Blast from the Past


We all have someone from our past that did us wrong in some way. I myself have a couple. If it seems they go out of their way to avoid you, it's because they remember what they did to you, and there is a level of discomfort that lives inside of them.

I often wonder why they have any friends given their track record on mistreating people; Nevertheless, they do. Perhaps they mistreat their inner-circle - and their friends just "put up with it" because they suffer low self-esteem or don't want to be ousted...

Then again, I wonder if the derogater is kind to their inner-circle, if so, would they would be shocked to learn of this unacceptable side of them...? Once I knew of someone whose inner-circle knew the evil that lived inside of him. They prayed for him, but it was to no avail; he ended up with severe heart issues...

Mistreatment generally comes from someone who carries narcissist behavior. If you ever consider confronting your derogater, be careful, it will not go well with you. The Bible says in Proverbs 1:7 The fear of the LORD is the beginning of knowledge: but fools despise wisdom and instruction..

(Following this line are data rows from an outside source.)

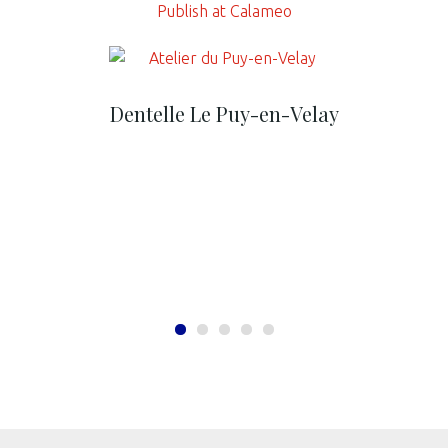
Publish at Calameo
Dentelle Le Puy-en-Velay
1
2
3
4
5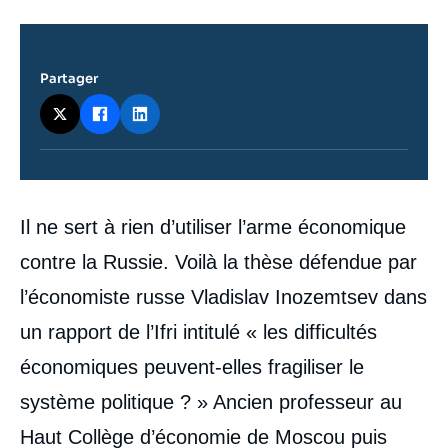
Partager
Contenu
Il ne sert à rien d’utiliser l’arme économique
intervention
médiatique
contre la Russie. Voilà la thèse défendue par
l’économiste russe Vladislav Inozemtsev dans
un rapport de l’Ifri intitulé « les difficultés
économiques peuvent-elles fragiliser le
système politique ? » Ancien professeur au
Haut Collège d’économie de Moscou puis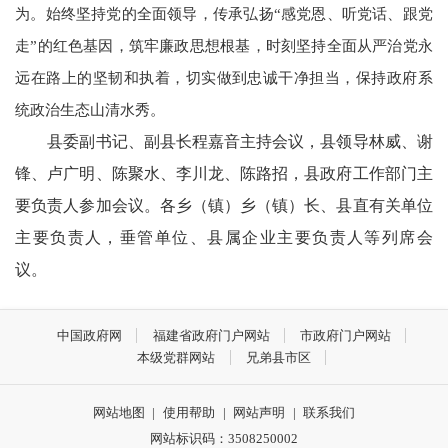
为。始终坚持党的全面领导，传承弘扬“感党恩、听党话、跟党
走”的红色基因，筑牢廉政思想根基，时刻坚持全面从严治党永
远在路上的坚韧和执着，切实做到忠诚干净担当，保持政府系
统政治生态山清水秀。
县委副书记、副县长程嘉音主持会议，县领导林威、谢
锋、卢广明、陈聚水、李川龙、陈路招，县政府工作部门主
要负责人参加会议。各乡（镇）乡（镇）长、县直有关单位
主要负责人，垂管单位、县属企业主要负责人等列席会
议。
中国政府网
福建省政府门户网站
市政府门户网站
本级党群网站
兄弟县市区
网站地图
|
使用帮助
|
网站声明
|
联系我们
网站标识码：3508250002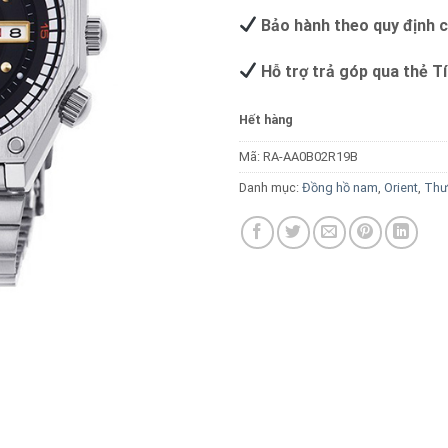
Bảo hành theo quy định 
Hỗ trợ trả góp qua thẻ T
Hết hàng
Mã:
RA-AA0B02R19B
Danh mục:
Đồng hồ nam
,
Orient
,
Thư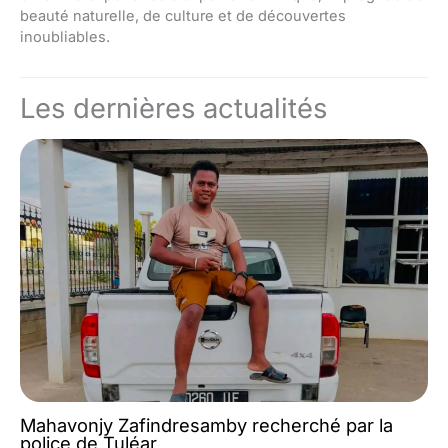
beauté naturelle, de culture et de découvertes
inoubliables.
Les dernières actualités
Mahavonjy Zafindresamby recherché par la
police de Tuléar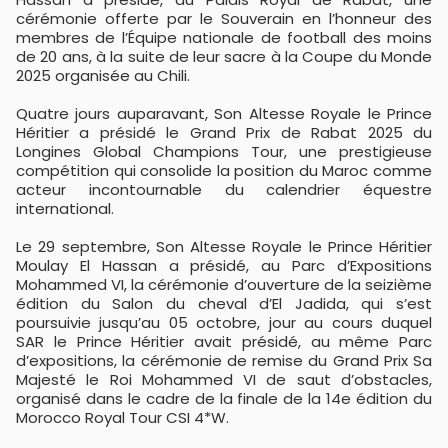
cérémonie offerte par le Souverain en l’honneur des
membres de l’Équipe nationale de football des moins
de 20 ans, à la suite de leur sacre à la Coupe du Monde
2025 organisée au Chili.
Quatre jours auparavant, Son Altesse Royale le Prince
Héritier a présidé le Grand Prix de Rabat 2025 du
Longines Global Champions Tour, une prestigieuse
compétition qui consolide la position du Maroc comme
acteur incontournable du calendrier équestre
international.
Le 29 septembre, Son Altesse Royale le Prince Héritier
Moulay El Hassan a présidé, au Parc d’Expositions
Mohammed VI, la cérémonie d’ouverture de la seizième
édition du Salon du cheval d’El Jadida, qui s’est
poursuivie jusqu’au 05 octobre, jour au cours duquel
SAR le Prince Héritier avait présidé, au même Parc
d’expositions, la cérémonie de remise du Grand Prix Sa
Majesté le Roi Mohammed VI de saut d’obstacles,
organisé dans le cadre de la finale de la 14e édition du
Morocco Royal Tour CSI 4*W.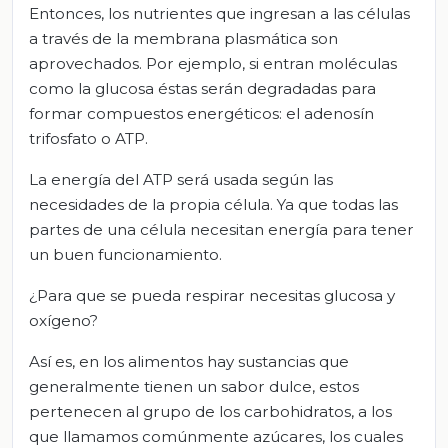
Entonces, los nutrientes que ingresan a las células
a través de la membrana plasmática son
aprovechados. Por ejemplo, si entran moléculas
como la glucosa éstas serán degradadas para
formar compuestos energéticos: el adenosín
trifosfato o ATP.
La energía del ATP será usada según las
necesidades de la propia célula. Ya que todas las
partes de una célula necesitan energía para tener
un buen funcionamiento.
¿Para que se pueda respirar necesitas glucosa y
oxígeno?
Así es, en los alimentos hay sustancias que
generalmente tienen un sabor dulce, estos
pertenecen al grupo de los carbohidratos, a los
que llamamos comúnmente azúcares, los cuales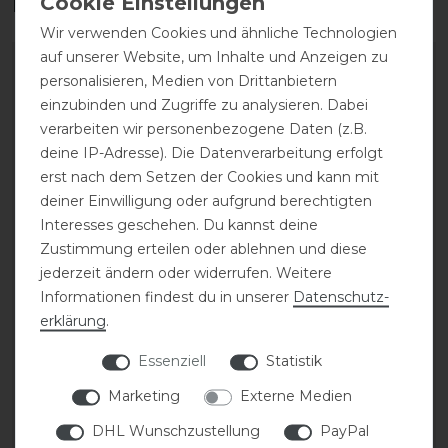
Das perfekte Zubehör für dich
Wir verwenden Cookies und ähnliche Technologien
auf unserer Website, um Inhalte und Anzeigen zu
-20%
-20%
personalisieren, Medien von Drittanbietern
einzubinden und Zugriffe zu analysieren. Dabei
verarbeiten wir personenbezogene Daten (z.B.
deine IP-Adresse). Die Datenverarbeitung erfolgt
erst nach dem Setzen der Cookies und kann mit
deiner Einwilligung oder aufgrund berechtigten
Interesses geschehen. Du kannst deine
Zustimmung erteilen oder ablehnen und diese
Eskadron Classic Sports
Eskadron Classic Sports
jederzeit ändern oder widerrufen. Weitere
26 Zip-Shirt Damen
26 Hybrid Waistcoat
Informationen findest du in unserer
Daten­schutz­
Weste Damen
erklärung
.
statt 79,95 €
Essenziell
Statistik
63,96 € *
statt 99,95 €
Marketing
Externe Medien
79,96 € *
DHL Wunschzustellung
PayPal
ARTIKEL MERKEN
ARTIKEL MERKEN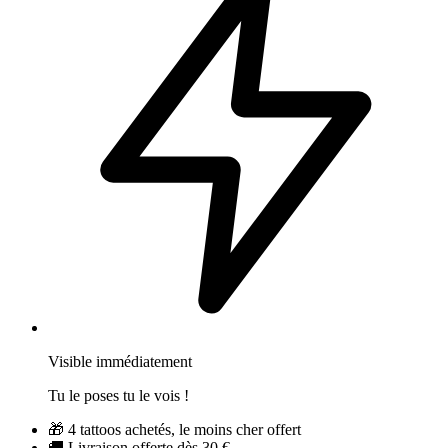
Visible immédiatement
Tu le poses tu le vois !
🎁
4 tattoos achetés, le moins cher offert
🚚
Livraison offerte dès 30 €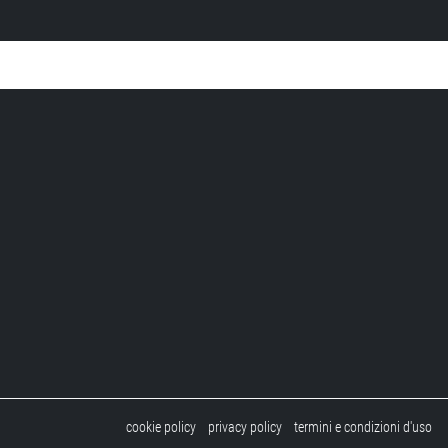
cookie policy
privacy policy
termini e condizioni d'uso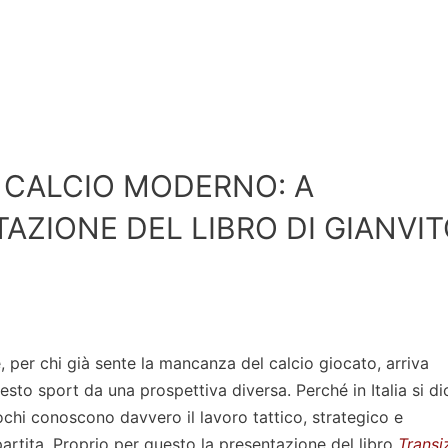
 CALCIO MODERNO: A
AZIONE DEL LIBRO DI GIANVI
 per chi già sente la mancanza del calcio giocato, arriva
sto sport da una prospettiva diversa. Perché in Italia si di
ochi conoscono davvero il lavoro tattico, strategico e
artita. Proprio per questo la presentazione del libro
Transi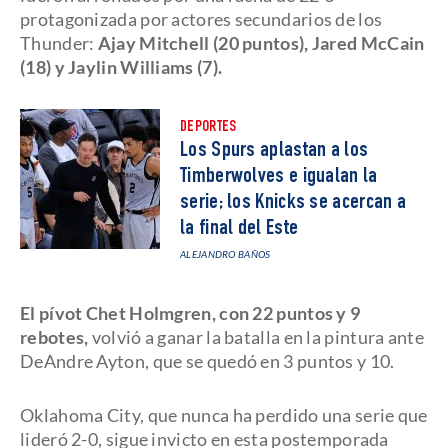
protagonizada por actores secundarios de los
Thunder:
Ajay Mitchell (20 puntos), Jared McCain
(18) y Jaylin Williams (7).
DEPORTES
Los Spurs aplastan a los
Timberwolves e igualan la
serie; los Knicks se acercan a
la final del Este
ALEJANDRO BAÑOS
El pívot Chet Holmgren, con 22 puntos y 9
rebotes,
volvió a ganar la batalla en la pintura ante
DeAndre Ayton, que se quedó en 3 puntos y 10.
Oklahoma City, que nunca ha perdido una serie que
lideró 2-0, sigue invicto en esta postemporada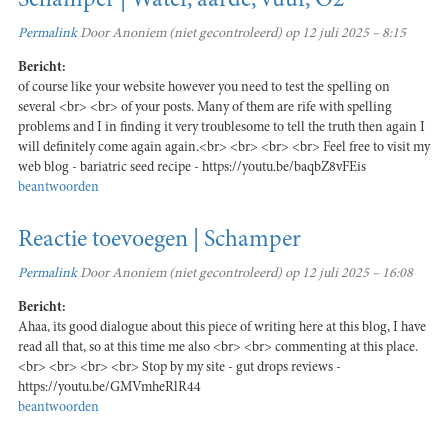
Schamper | Water, aarde, vuur, O2
Permalink
Door
Anoniem (niet gecontroleerd)
op 12 juli 2025 – 8:15
Bericht:
of course like your website however you need to test the spelling on
several <br> <br> of your posts. Many of them are rife with spelling
problems and I in finding it very troublesome to tell the truth then again I
will definitely come again again.<br> <br> <br> <br> Feel free to visit my
web blog - bariatric seed recipe - https://youtu.be/baqbZ8vFEis
beantwoorden
Reactie toevoegen | Schamper
Permalink
Door
Anoniem (niet gecontroleerd)
op 12 juli 2025 – 16:08
Bericht:
Ahaa, its good dialogue about this piece of writing here at this blog, I have
read all that, so at this time me also <br> <br> commenting at this place.
<br> <br> <br> <br> Stop by my site - gut drops reviews -
https://youtu.be/GMVmheRlR44
beantwoorden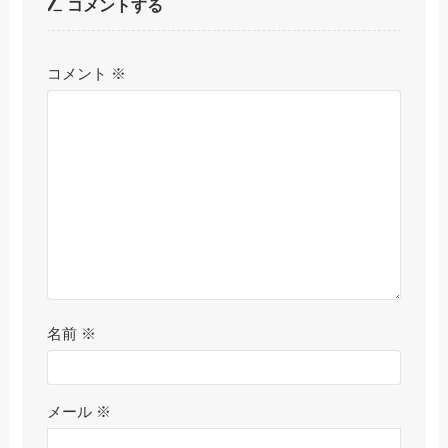
コメントする
コメント
※
名前
※
メール
※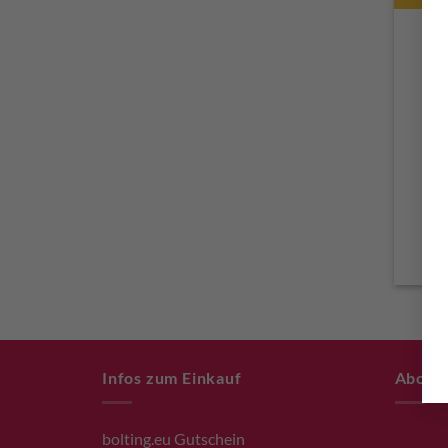
Bol
12m
Infos zum Einkauf
About
bolting.eu Gutschein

I once had the displeasure of confronting one of my derogater's - all they did was squeal "liar" over and over again until I had forced them out of my house; it was disgusting. The idea of appearing perfect when your heart is full of evil, is purely of the devil. (See Isaiah 14:12-17, Ezekiel 28:12-19, John 8:44

It's a shame when people are fooled into believing someone is a good person when they're not. After all, many of these people end up involved in ministry and claim to do "the Lord's work". They seem to ignore all the most important point of the Bible that clearly indicates whether or not they actually belong to God (1John 4).

Confronting someone may cause you discomfort if you're not ready for their poor response. Understandably, you're hoping for a certain response that most likely will never happen. You need to know up-front that the person who hurt you will never be changed by your confrontation. People only change when they experience hurt and respond with humility as opposed to pride. 

You cannot influence a correct response, but you can raise their personal level of self-awareness. Your confrontation needs to be completely non-verbal. After all, you are not there to argue, but to make a statement. Being prepared for their poor response is crucial for your readiness. So how does one get ready?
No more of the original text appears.